Scientists at EPFL, ETHZ and Harvard Medical School/Boston Children’s Hospital have developed an implantable technology that enabled the discovery of an interaction between sensory neurons and immune cells.
Pain is a protective mechanism, alerting us to danger by generating an unpleasant sensation. The warning message is carried to the spinal cord by specialized sensory neurons, which are intertwined with other sensory and motor neurons in peripheral nerves. If injury cannot be avoided, inflammation arises and is associated with redness, swelling and pain. “For a long time, pain and inflammation were thought to be distinct processes, generated independently. Whether the sensory fibers that trigger pain can induce inflammation has never been shown before” indicates Frédéric Michoud, a post-doctoral fellow at EPFL. Such a neuroimmune interaction if present would have implications for future treatments of inflammation. The study published in Nature Biotechnology using the new neurotechnology shows that this is the case.

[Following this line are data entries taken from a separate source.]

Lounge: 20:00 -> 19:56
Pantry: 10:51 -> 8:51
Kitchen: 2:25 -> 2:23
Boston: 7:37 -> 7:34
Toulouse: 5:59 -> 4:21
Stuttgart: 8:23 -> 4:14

Selective stimulation of sensory neurons with light
Optogenetics is a technique allowing for modulation of genetically-selected neurons by shining light into neural tissues. Although optogenetics has revolutionized neuroscience focusing on the brain, its application to neurons in peripheral nerves has been difficult. “The challenge has been to develop a technological approach that allows optical stimulation/illumination to occur repeatedly over many days without damaging the nerve and impacting the behavior of the animal,” says Professor Clifford Woolf of Harvard Medical School/Boston Children’s Hospital.

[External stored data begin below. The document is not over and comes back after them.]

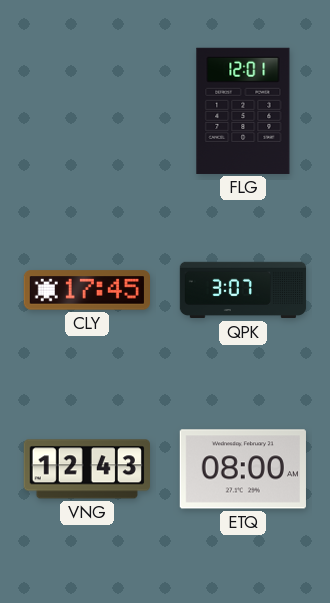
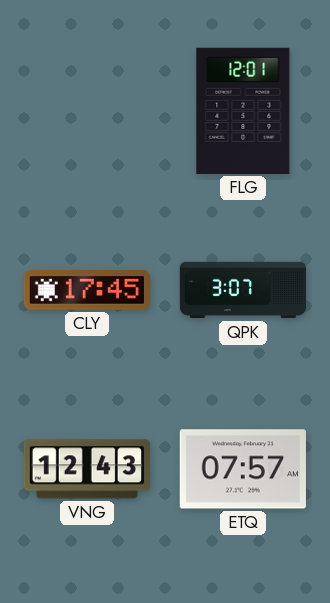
ETQ: 08:00 -> 07:57
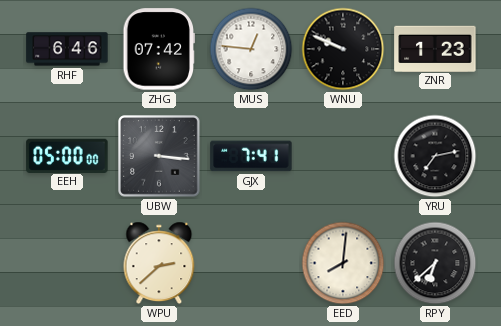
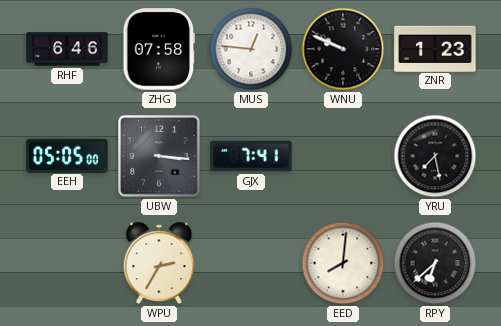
ZHG: 07:42 -> 07:58
EEH: 05:00 -> 05:05
YRU: 7:13 -> 7:28
WPU: 2:38 -> 2:35
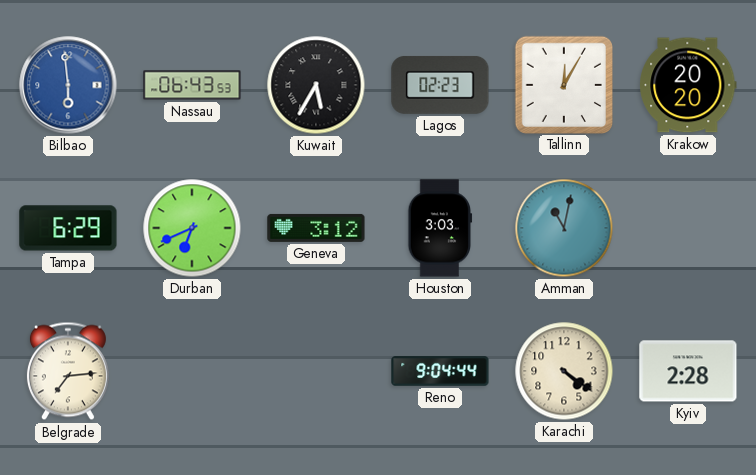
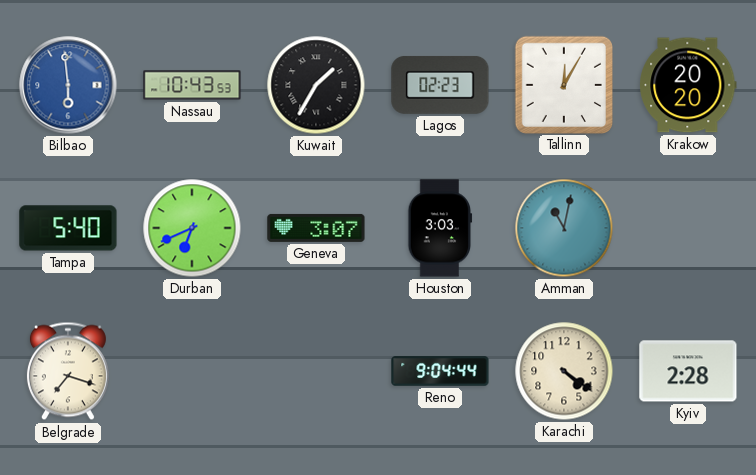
Nassau: 06:43 -> 10:43
Kuwait: 5:35 -> 1:35
Tampa: 6:29 -> 5:40
Geneva: 3:12 -> 3:07
Belgrade: 7:14 -> 7:18
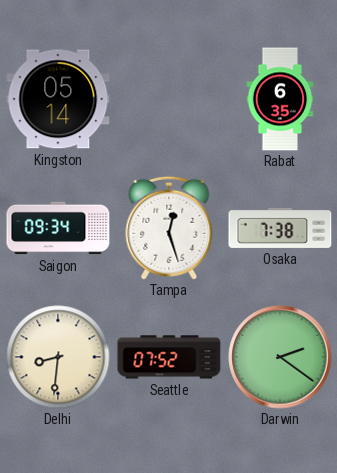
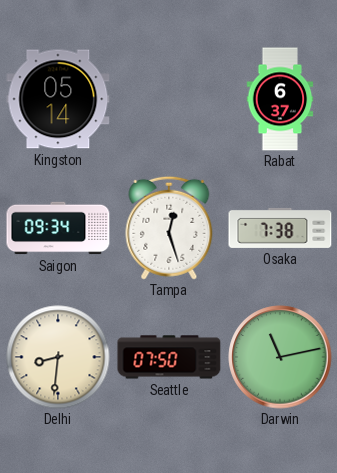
Rabat: 6:35 -> 6:37
Seattle: 07:52 -> 07:50
Darwin: 2:21 -> 11:13
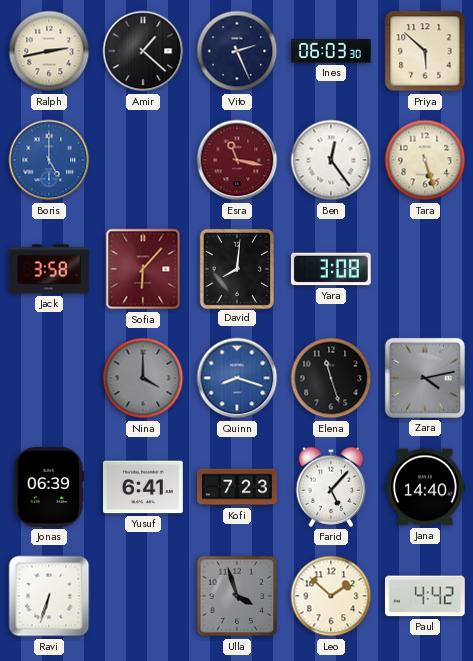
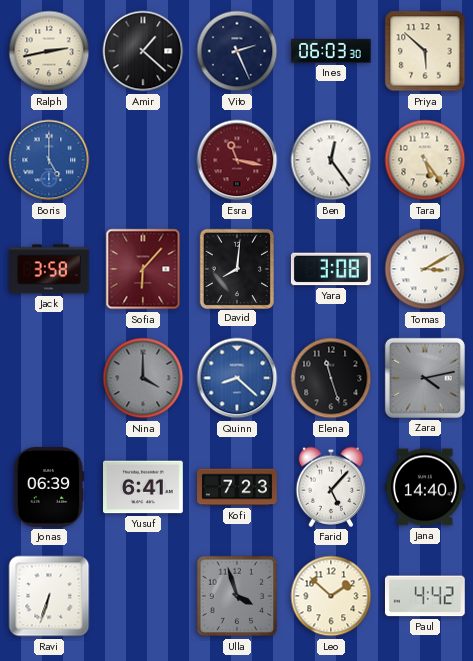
Tara: 5:27 -> 5:24
Tomas: none -> 3:10
Quinn: 8:18 -> 8:22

An optoelectronic implant around the sciatic nerve
Researchers at the Bertarelli Foundation Chair in Neuroprosthetic Technology developed a soft implant that wraps around the sciatic nerve and delivers blue flashes of light on demand. “In the compliant implant, we have integrated several light-emitting diodes. The advantage is that we can control the illumination electrically,” explains Stéphanie Lacour, Professor in the Faculty of Engineering Sciences and Techniques. This implant is connected by a subcutaneous cable to an electronic system secured on the top of the head of the mice. “Our colleagues at ETHZ have developed a miniaturized chip for controlling the implanted diodes, that is energy efficient and integrated into a wireless communication interface. Thanks to this system, we can control exactly when and how the implant is activated, regardless of what the animal is doing”, explains the scientist. Control tests confirmed that the optoelectronic implant did not interfere with the animal’s behavior in any way and did not induce side effects.
Activation of pain-triggering sensory fibers initiates and amplifies inflammation
To the team’s surprise, the repeated optical stimulation of specific sensory neurons in the nerve produced mild redness in the animal’s hindpaw, a clear sign of inflammation, further confirmed by quantified analyses of immune cells present in skin samples. “Our study has provided an answer to the long-held question of whether those neurons that produce pain also produce immune-mediated inflammation—the answer clearly is, yes !” concludes Clifford Woolf.
This miniaturized implantable neurotechnology paves the way for many other studies that will allow investigators to decipher and unravel peripheral and central neural circuits, and possibly define future approaches to treat syndromes such as chronic pain or persistent inflammation.